2020-02-17T11:31:53Z [24539] INFO [308c2] {crash} - frame #2: /lib/x86_64-linux-gnu/ [0x7fb2260096e0]
2020-02-17T11:31:53Z [24539] INFO [308c2] {crash} - frame #3: build/bin/arangod(+0x2036398) [0x55eefeaad398]
2020-02-17T11:31:53Z [24539] INFO [308c2] {crash} - frame #4: build/bin/arangod(+0x1f24509) [0x55eefe99b509]
2020-02-17T11:31:53Z [24539] INFO [308c2] {crash} - frame #5: build/bin/arangod(+0x1f2b24e) [0x55eefe9a224e]
2020-02-17T11:31:53Z [24539] INFO [308c2] {crash} - frame #6: build/bin/arangod(+0x518042) [0x55eefcf8f042]
2020-02-17T11:31:53Z [24539] INFO [308c2] {crash} - frame #7: build/bin/arangod(+0x4b00d7) [0x55eefcf270d7]
2020-02-17T11:31:53Z [24539] INFO [308c2] {crash} - frame #8: /lib/x86_64-linux-gnu/ [0x7fb2257061e3]
2020-02-17T11:31:53Z [24539] INFO [308c2] {crash} - frame #9: build/bin/arangod(+0x5175de) [0x55eefcf8e5de]
2020-02-17T11:31:53Z [24539] INFO [ded81] {crash} available physical memory: 41721982976, rss usage: 301981696, vsz usage: 1245282304, threads: 46
Segmentation fault (core dumped)

The backtrace contains some offsets into the executable, which can be resolved to source code locations by invoking the addr2line utility using the offset from the backtrace and the very same arangod executable.

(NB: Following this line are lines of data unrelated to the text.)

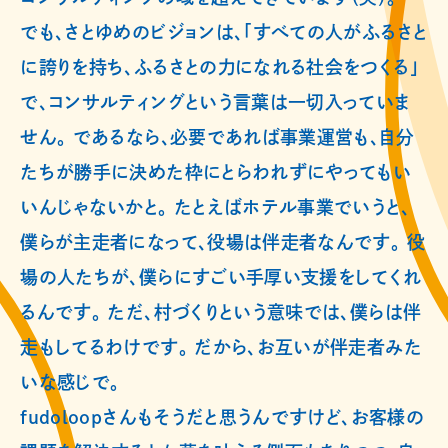
でも、さとゆめのビジョンは、「すべての人がふるさと
に誇りを持ち、ふるさとの力になれる社会をつくる」
で、コンサルティングという言葉は一切入っていま
せん。 であるなら、必要であれば事業運営も、自分
たちが勝手に決めた枠にとらわれずにやってもい
いんじゃないかと。 たとえばホテル事業でいうと、
僕らが主走者になって、役場は伴走者なんです。 役
場の人たちが、僕らにすごい手厚い支援をしてくれ
るんです。 ただ、村づくりという意味では、僕らは伴
走もしてるわけです。 だから、お互いが伴走者みた
いな感じで。
fudoloopさんもそうだと思うんですけど、お客様の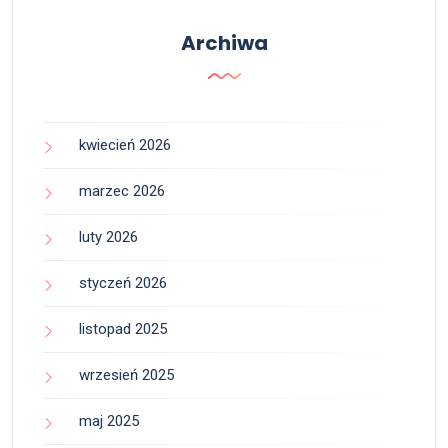
Archiwa
kwiecień 2026
marzec 2026
luty 2026
styczeń 2026
listopad 2025
wrzesień 2025
maj 2025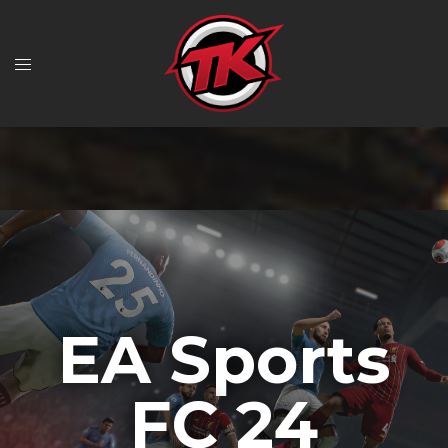
EA Sports
FC 24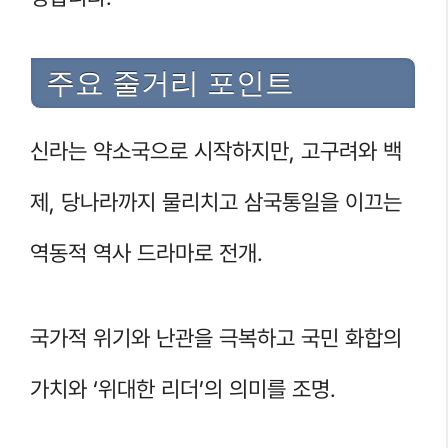
주요 줄거리 포인트
신라는 약소국으로 시작하지만, 고구려와 백
제, 당나라까지 물리치고 삼국통일을 이끄는
역동적 역사 드라마로 전개.
국가적 위기와 난관을 극복하고 국민 화합의
가치와 ‘위대한 리더’의 의미를 조명.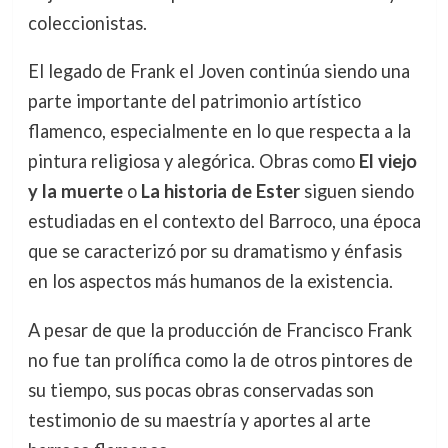
coleccionistas.
El legado de Frank el Joven continúa siendo una
parte importante del patrimonio artístico
flamenco, especialmente en lo que respecta a la
pintura religiosa y alegórica. Obras como
El viejo
y la muerte
o
La historia de Ester
siguen siendo
estudiadas en el contexto del Barroco, una época
que se caracterizó por su dramatismo y énfasis
en los aspectos más humanos de la existencia.
A pesar de que la producción de Francisco Frank
no fue tan prolífica como la de otros pintores de
su tiempo, sus pocas obras conservadas son
testimonio de su maestría y aportes al arte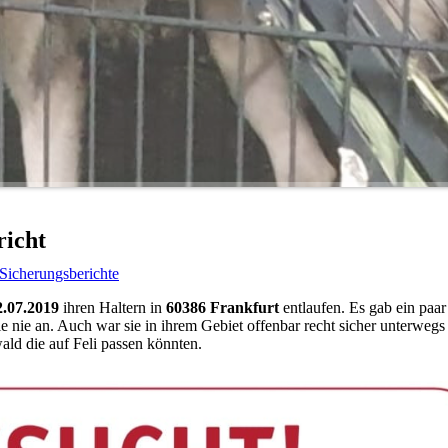
richt
Sicherungsberichte
2.07.2019
ihren Haltern in
60386 Frankfurt
entlaufen. Es gab ein paar
ie nie an. Auch war sie in ihrem Gebiet offenbar recht sicher unterweg
ald die auf Feli passen könnten.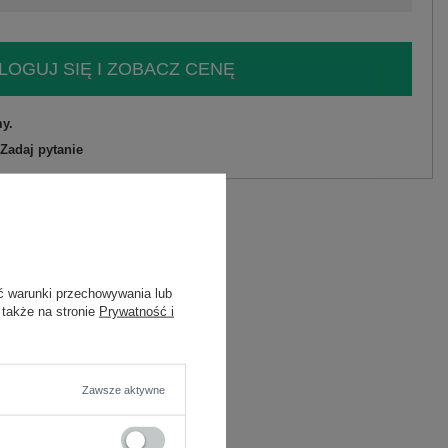
LOGUJ SIĘ I ZOBACZ CENĘ
y.
Zadaj pytanie
C
ć warunki przechowywania lub
 także na stronie
Prywatność i
zę
Zawsze aktywne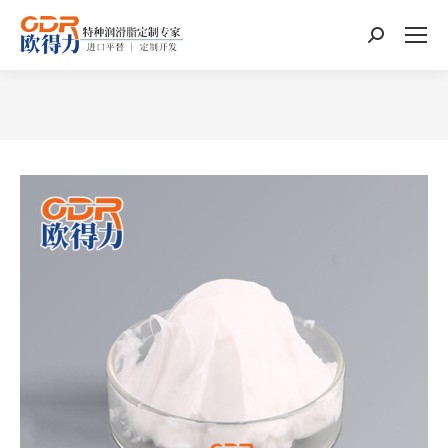
搜
索：
您在这里：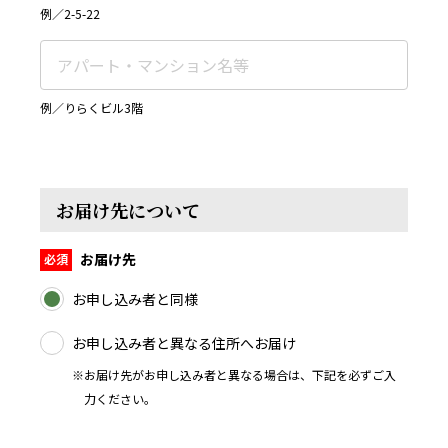
例／2-5-22
例／りらくビル3階
お届け先について
お届け先
お申し込み者と同様
お申し込み者と異なる住所へお届け
※お届け先がお申し込み者と異なる場合は、下記を必ずご入
力ください。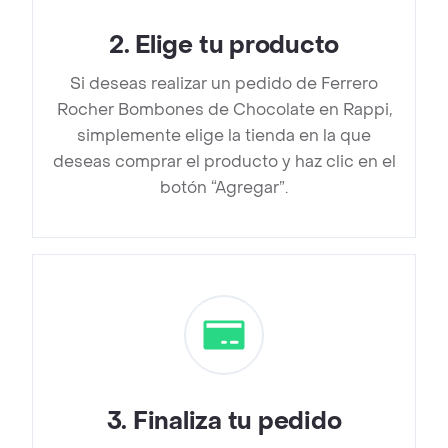
2
.
Elige tu producto
Si deseas realizar un pedido de Ferrero
Rocher Bombones de Chocolate en Rappi,
simplemente elige la tienda en la que
deseas comprar el producto y haz clic en el
botón “Agregar”.
3
.
Finaliza tu pedido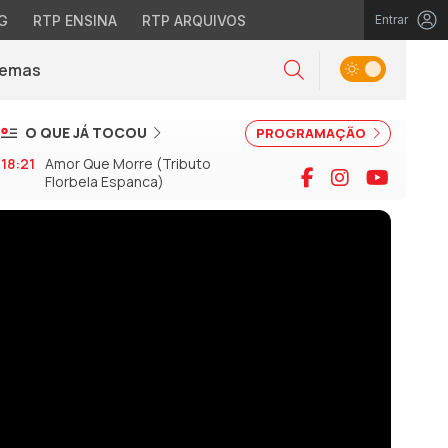
G
RTP ENSINA
RTP ARQUIVOS
Entrar
Alternar tema
Temas
la)
Pesquisar
O QUE JÁ TOCOU
PROGRAMAÇÃO
18:21
Amor Que Morre (Tributo
Facebook
Instagram
YouTu
Florbela Espanca)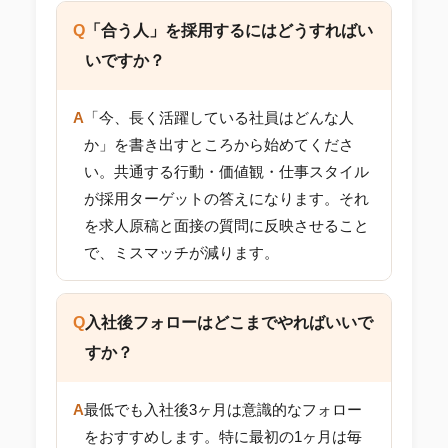
Q
「合う人」を採用するにはどうすればい
いですか？
A
「今、長く活躍している社員はどんな人
か」を書き出すところから始めてくださ
い。共通する行動・価値観・仕事スタイル
が採用ターゲットの答えになります。それ
を求人原稿と面接の質問に反映させること
で、ミスマッチが減ります。
Q
入社後フォローはどこまでやればいいで
すか？
A
最低でも入社後3ヶ月は意識的なフォロー
をおすすめします。特に最初の1ヶ月は毎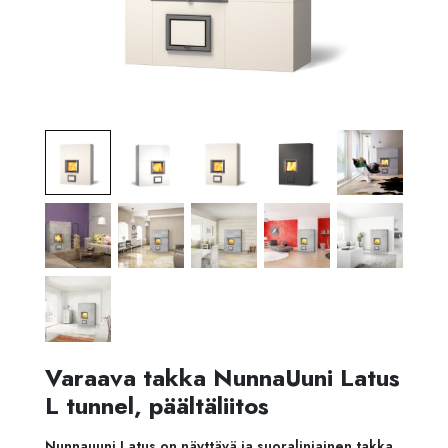
Varaava takka NunnaUuni Latus
L tunnel, päältäliitos
Nunnauuni Latus on näyttävä ja suoralinjainen takka.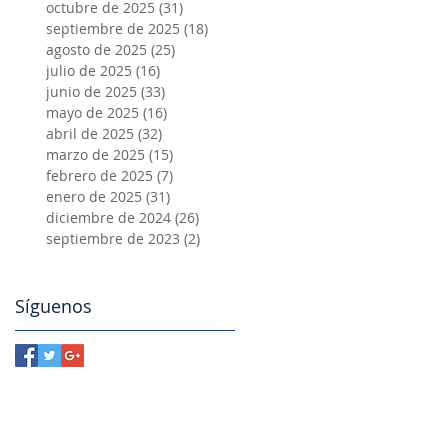
octubre de 2025
(31)
31 entradas
septiembre de 2025
(18)
18 entradas
agosto de 2025
(25)
25 entradas
julio de 2025
(16)
16 entradas
junio de 2025
(33)
33 entradas
mayo de 2025
(16)
16 entradas
abril de 2025
(32)
32 entradas
marzo de 2025
(15)
15 entradas
febrero de 2025
(7)
7 entradas
enero de 2025
(31)
31 entradas
diciembre de 2024
(26)
26 entradas
septiembre de 2023
(2)
2 entradas
Síguenos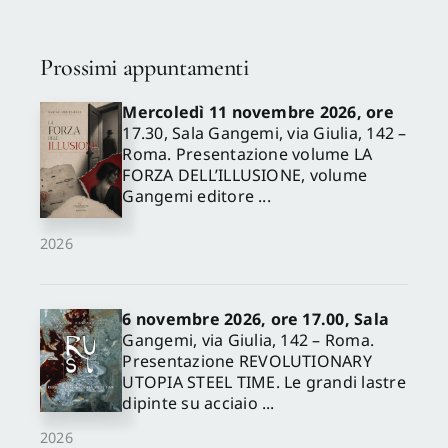
Prossimi appuntamenti
Mercoledì 11 novembre 2026, ore
17.30, Sala Gangemi, via Giulia, 142 –
Roma. Presentazione volume LA
FORZA DELL’ILLUSIONE, volume
Gangemi editore ...
2026
6 novembre 2026, ore 17.00, Sala
Gangemi, via Giulia, 142 – Roma.
Presentazione REVOLUTIONARY
UTOPIA STEEL TIME. Le grandi lastre
dipinte su acciaio ...
2026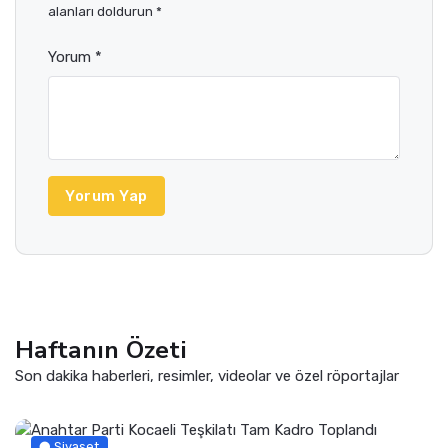
alanları doldurun *
Yorum *
Yorum Yap
Haftanın Özeti
Son dakika haberleri, resimler, videolar ve özel röportajlar
Siyaset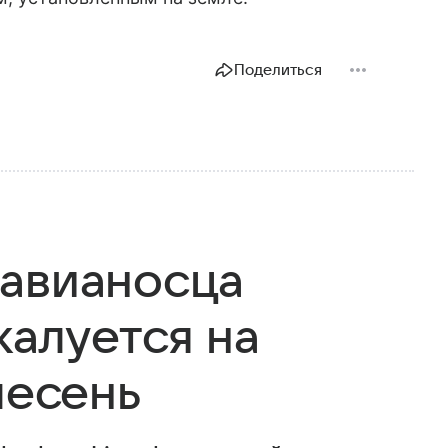
Поделиться
 авианосца
жалуется на
лесень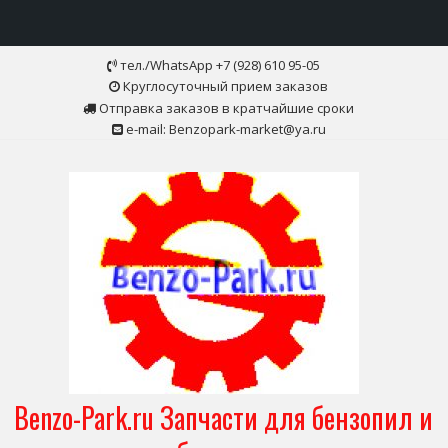
Skip
тел./WhatsApp +7 (928) 610 95-05
to
Круглосуточный прием заказов
content
Отправка заказов в кратчайшие сроки
e-mail: Benzopark-market@ya.ru
Benzo-Park.ru Запчасти для бензопил и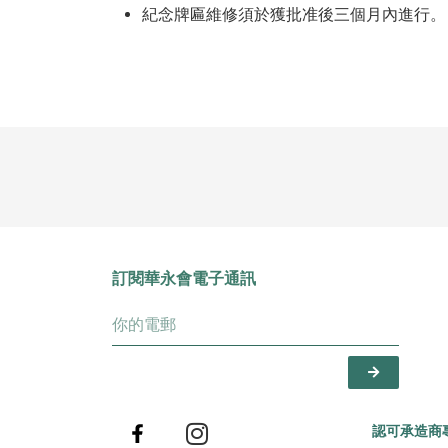
紀念牌匾維修須於獲批准後三個月內進行。
訂閱華永會電子通訊
認可承造商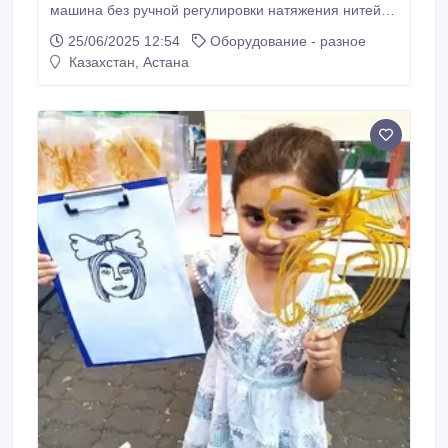
машина без ручной регулировки натяжения нитей.
Оснащена АВТОМАТИЧЕСКИМ РЕЖИМОМ,
25/06/2025 12:54
Оборудование - разное
который автоматически определяет толщину ткани
Казахстан, Астана
и реализует один из этапов автоматизации
вышивки. Внедрение прижимных лапок с цифровым
управлением (DCP) для обеспечения стабильности
ткани во время вышивания.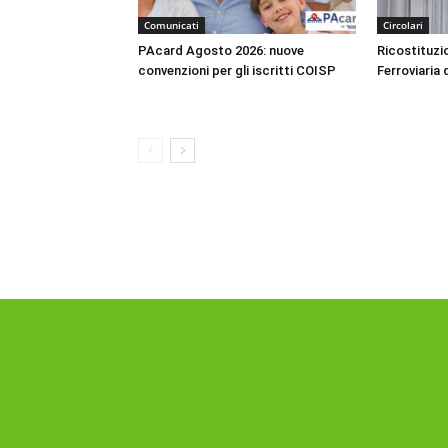
Comunicati
Circolari
PAcard Agosto 2026: nuove
Ricostituzio
convenzioni per gli iscritti COISP
Ferroviaria 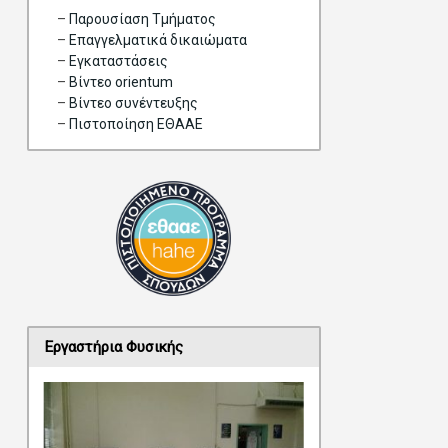
–
Παρουσίαση Τμήματος
–
Επαγγελματικά δικαιώματα
–
Eγκαταστάσεις
–
Βίντεο orientum
–
Bίντεο συνέντευξης
–
Πιστοποίηση ΕΘΑΑΕ
Εργαστήρια Φυσικής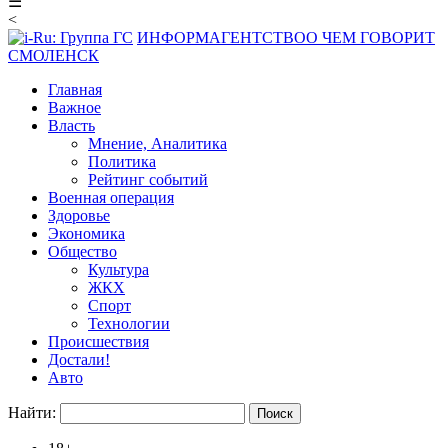
☰
<
ИНФОРМАГЕНТСТВО
О ЧЕМ ГОВОРИТ
СМОЛЕНСК
Главная
Важное
Власть
Мнение, Аналитика
Политика
Рейтинг событий
Военная операция
Здоровье
Экономика
Общество
Культура
ЖКХ
Спорт
Технологии
Происшествия
Достали!
Авто
Найти: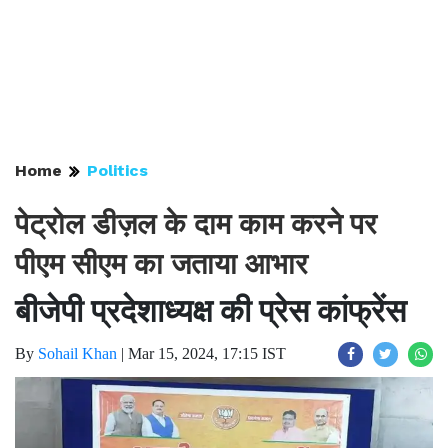
Home
Politics
पेट्रोल डीज़ल के दाम काम करने पर
पीएम सीएम का जताया आभार
बीजेपी प्रदेशाध्यक्ष की प्रेस कांफ्रेंस
By
Sohail Khan
|
Mar 15, 2024, 17:15 IST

For example, to resolve the offset +0x2036398 from frame 3, addr2line can be used as follows:

addr2line -e build/bin/arangod +0x2036398

When invoking addr2line, it is absolutely necessary to use the exact same executable as when the crash happened. Otherwise the offsets will not match and invoking addr2line will only produce garbage. In case a release build is used, it may also be useful to install debug symbols first. Otherwise, addr2line will likely resolve offsets to just ??:?.